God knows we've had our differences, but right now, I can't help feeling bad for my Piggy Bank. He just sits here with that sad empty look on his face, as an accumulation of dust swirls about him. It's as if he got left behind when the last wagon pulled out of Lonsome Dove.
But, I guess you should never underestimate a Pig. Who knows when he might suddenly jump up and start walking to Montana on a Texas Ranger prisoner drive to the Hardin Jail. Although, I doubt very much that all of those Perry Limbs along the trail are conducive to an increase in prison population.
And then, there's the big problem. What happens when they reach Ogallalla? Pig will finally learn that Ivanka not only became Jewish, but got married as well. The news will break his little ceramic heart. He'll either drown himself in a Chinese money laundry, or, turn into a crazed, marauding Blue Pig. (Or would it be Red Pig?)
If Pig did go rogue, his porky instincts would probably lead him far North to a hideout somewhere along the Gravina Island Highway. From this strategic location, they'd either have to build a bridge to get to him, or, sign him to a book deal. Pig could end up fatter than a Latin grape.
But for now, it's all just a dream bubble. I might as well have him flying over New Orleans in an alien-looking helium balloon. "Shock and Awe of inter-planetary Pig overshadows continued New Orleans suffering." "Mysterious Flying Pig escapes with newly reattached blame finger." Who would ever believe that one?
It would be like saying that the Goldman bulldozers at the Treasury Department moved faster than a greased Pig and created global warming. Yeah, and Brooksley Born is a weatherman.
No, I should have let Pig go to Iraq when the CPA called for him. By now, he could have been a successful campaign bundler or an expert in structured settlements. Although, I don't really know what he would do with a solid gold shitter lid.

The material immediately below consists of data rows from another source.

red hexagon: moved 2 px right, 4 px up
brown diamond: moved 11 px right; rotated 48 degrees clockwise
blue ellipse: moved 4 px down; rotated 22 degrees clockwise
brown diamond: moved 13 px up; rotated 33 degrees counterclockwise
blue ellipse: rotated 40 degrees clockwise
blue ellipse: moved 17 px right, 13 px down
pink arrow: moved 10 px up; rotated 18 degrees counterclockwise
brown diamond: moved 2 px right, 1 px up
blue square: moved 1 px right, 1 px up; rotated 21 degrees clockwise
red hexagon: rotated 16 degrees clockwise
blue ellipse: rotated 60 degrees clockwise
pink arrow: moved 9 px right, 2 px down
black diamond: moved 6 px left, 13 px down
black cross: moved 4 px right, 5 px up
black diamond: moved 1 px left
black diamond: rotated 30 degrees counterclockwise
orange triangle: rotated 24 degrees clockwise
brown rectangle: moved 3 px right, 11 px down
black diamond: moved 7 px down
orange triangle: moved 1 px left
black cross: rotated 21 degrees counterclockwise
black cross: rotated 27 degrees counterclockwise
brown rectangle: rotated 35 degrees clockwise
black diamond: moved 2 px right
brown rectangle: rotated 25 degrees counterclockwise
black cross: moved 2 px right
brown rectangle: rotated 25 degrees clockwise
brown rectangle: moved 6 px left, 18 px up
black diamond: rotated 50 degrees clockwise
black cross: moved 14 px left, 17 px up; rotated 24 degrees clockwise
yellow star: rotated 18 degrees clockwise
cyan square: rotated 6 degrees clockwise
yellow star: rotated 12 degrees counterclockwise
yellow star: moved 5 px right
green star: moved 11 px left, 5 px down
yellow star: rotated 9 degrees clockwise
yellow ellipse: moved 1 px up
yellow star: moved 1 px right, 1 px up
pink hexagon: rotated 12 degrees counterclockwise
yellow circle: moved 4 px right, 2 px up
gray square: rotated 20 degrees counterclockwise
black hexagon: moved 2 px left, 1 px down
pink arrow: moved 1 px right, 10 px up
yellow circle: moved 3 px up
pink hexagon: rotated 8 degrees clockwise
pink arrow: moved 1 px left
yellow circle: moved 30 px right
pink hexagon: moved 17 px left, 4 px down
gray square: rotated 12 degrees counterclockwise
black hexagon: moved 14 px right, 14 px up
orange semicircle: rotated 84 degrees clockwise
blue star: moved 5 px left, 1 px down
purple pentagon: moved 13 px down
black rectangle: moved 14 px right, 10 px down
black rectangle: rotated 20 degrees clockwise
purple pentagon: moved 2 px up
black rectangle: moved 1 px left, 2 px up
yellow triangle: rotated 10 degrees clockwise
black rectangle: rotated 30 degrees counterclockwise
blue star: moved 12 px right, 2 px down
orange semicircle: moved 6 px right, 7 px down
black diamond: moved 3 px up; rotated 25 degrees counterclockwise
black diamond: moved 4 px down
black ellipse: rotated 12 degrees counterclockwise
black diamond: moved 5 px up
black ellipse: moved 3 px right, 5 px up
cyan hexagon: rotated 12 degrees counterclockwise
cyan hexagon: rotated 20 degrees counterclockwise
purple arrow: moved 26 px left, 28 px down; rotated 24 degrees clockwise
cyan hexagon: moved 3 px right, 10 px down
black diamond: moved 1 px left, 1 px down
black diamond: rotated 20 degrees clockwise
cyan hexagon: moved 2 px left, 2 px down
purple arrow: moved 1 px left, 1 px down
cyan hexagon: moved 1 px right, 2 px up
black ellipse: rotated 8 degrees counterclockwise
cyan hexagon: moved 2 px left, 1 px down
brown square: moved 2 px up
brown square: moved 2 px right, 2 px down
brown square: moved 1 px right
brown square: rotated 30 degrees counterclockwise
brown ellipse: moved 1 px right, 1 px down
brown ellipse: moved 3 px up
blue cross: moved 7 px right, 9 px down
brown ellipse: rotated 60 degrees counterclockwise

Uh-oh, he must have heard me.
He said I forgot Supreme Court Justice. And, he wants a Yellow Brick Road to go with that shitter lid. Now what do I do?
It's perplexing. You can't make a silk robe out of a Pig's ......, can you? I don't know whether to call Elton John or Roger Stone.
A-w-h, the hell with it. I'm just going to take him down and turn him loose in the Everglades. He sure as hell can't get into any trouble there. Can he?
We'll see how the Pig with the golden oink makes out with all the other wild animals. At least until Duvall and Tommy Lee decide to do The Road To Morroco.